Brunetta: «Rimuoviamo il blocco delle lobby. Con la Ue un contratto di sei anni»

«Potrebbe durare anche dopo, eh».

Un governo Draghi anche dopo il 2023?

«E perché no?»

Per quel che si sa, Draghi non vuole scendere in politica.

«È già sceso in politica: è presidente del Consiglio. E in ogni caso il programma del Recovery è di sei anni e vincola anche il prossimo governo. È un contratto. Il piano europeo e gli accordi conseguenti sull’indebitamento, le risorse proprie del bilancio di Bruxelles e il resto sono un contratto con l’Europa che va oltre questa legislatura».

I sovranisti dicono: allora far votare i cittadini alle politiche non serve più, perché chiunque vinca dovrà fare quel che si è già deciso altrove. Sbagliato?

«I governi sono tenuti a rispettare i contratti, così come devono onorare i titoli di Stato».

Carlo Bonomi, il presidente di Confindustria, apprezza il piano ma lamenta che manchi un coinvolgimento delle imprese.

«Questo è un impianto di grandi riforme che aggrediscono antiche debolezze italiche, con accanto tanti soldi, in un “dopoguerra da pandemia”. La crescita aggiuntiva garantita dal Piano non sta solo nello 0,5% di capitale pubblico più 0,3% di riforme, ma in tutto il capitale privato da metterci grazie allo spazio regolatorio che finalmente stiamo creando, sbloccando i colli di bottiglia che hanno soffocato investimenti e crescita».
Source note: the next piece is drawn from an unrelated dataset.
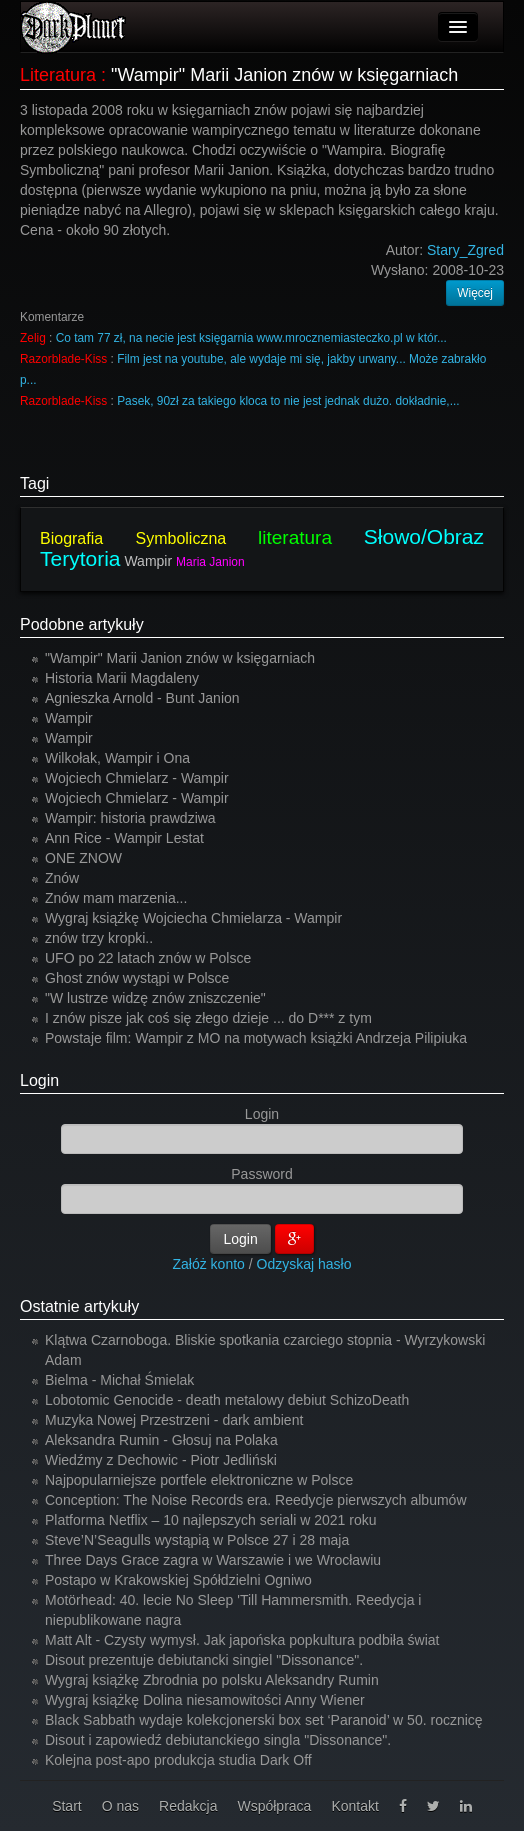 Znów (62, 878)
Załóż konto (209, 1264)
Gli italiani e la stessa classe politica lo hanno capito?

«Quel che so è che il precedente impianto del Recovery era: tanti soldi, con una paginetta di riforme. Adesso il disegno è capovolto e richiede un’Italia nuova. Non possiamo tornare a farci piccoli dispetti per rosicchiare qualche decimale di consenso istantaneo, quando nei prossimi mesi in Parlamento dovremo mettere mano a riforme fondamentali della macchina dello Stato, nell’interesse dei cittadini e delle imprese. Bisogna abbandonare l’approccio del “cosa c’è per me”, che fa partire subito un conflitto tra corporazioni. Questo non è un fondo da cui si fa tiraggio, non è un meccanismo del “quanto c’è per me”».

Dunque come va letto il Recovery?

«Come un’enorme quantità di risorse condizionate alle riforme. Il gioco è completamente diverso. Anche il Piano Marshall fu così: un grande aiuto dopo una catastrofe, che contribuì a formare un clima nel quale il conflitto distributivo si risolse e il Paese potè crescere. Possiamo aprire una finestra di almeno 5 anni di riforme strutturali, sciogliendo nel Recovery tutti i grumi di interessi che bloccano il Paese. Giustizia, pubblica amministrazione, concorrenza, fisco. Sono tutte facce della stessa medaglia. Ma possiamo sciogliere questi egoismi grazie all’unità nazionale e al catalizzatore dei soldi. E questo nonostante le corporazioni e le lobby».

Perché, si sciolgono anche quelle?

«No, continuano a esserci. Ma sono rese impotenti. E questo fenomeno si chiama momento Italia. Ricordo tra l’altro che il 9 maggio inizia la Conferenza sul futuro dell’Europa e con Draghi possiamo giocare un ruolo centrale. La domanda è: dopo il momento Merkel, dove vogliamo andare?».

Parlando di riforme, quando arriva il decreto Semplificazioni?

«Siamo quasi pronti, dobbiamo approvarlo entro metà maggio. È la madre di tutte le battaglie, innesco anche per le altre riforme. Ci stiamo lavorando da oltre due mesi con tutti i ministri. Io sto facendo istruttorie approfondite e non saranno misure una tantum, ma con cadenza annuale. Ovviamente non è semplice perché la complessità delle procedure non è mai frutto del caso. Ma occorre essere chiari: perdere questa occasione vuol dire non essere in grado di ripagare il debito pubblico accumulato per far fronte alla pandemia e perdere qualsiasi credibilità nei confronti dell’Europa e del mondo. Non potremmo mai perdonarcelo. Come ha ricordato il presidente Draghi, il nemico è la stupidità. Ora serve tutta l’intelligenza, individuale e collettiva, di cui siamo capaci».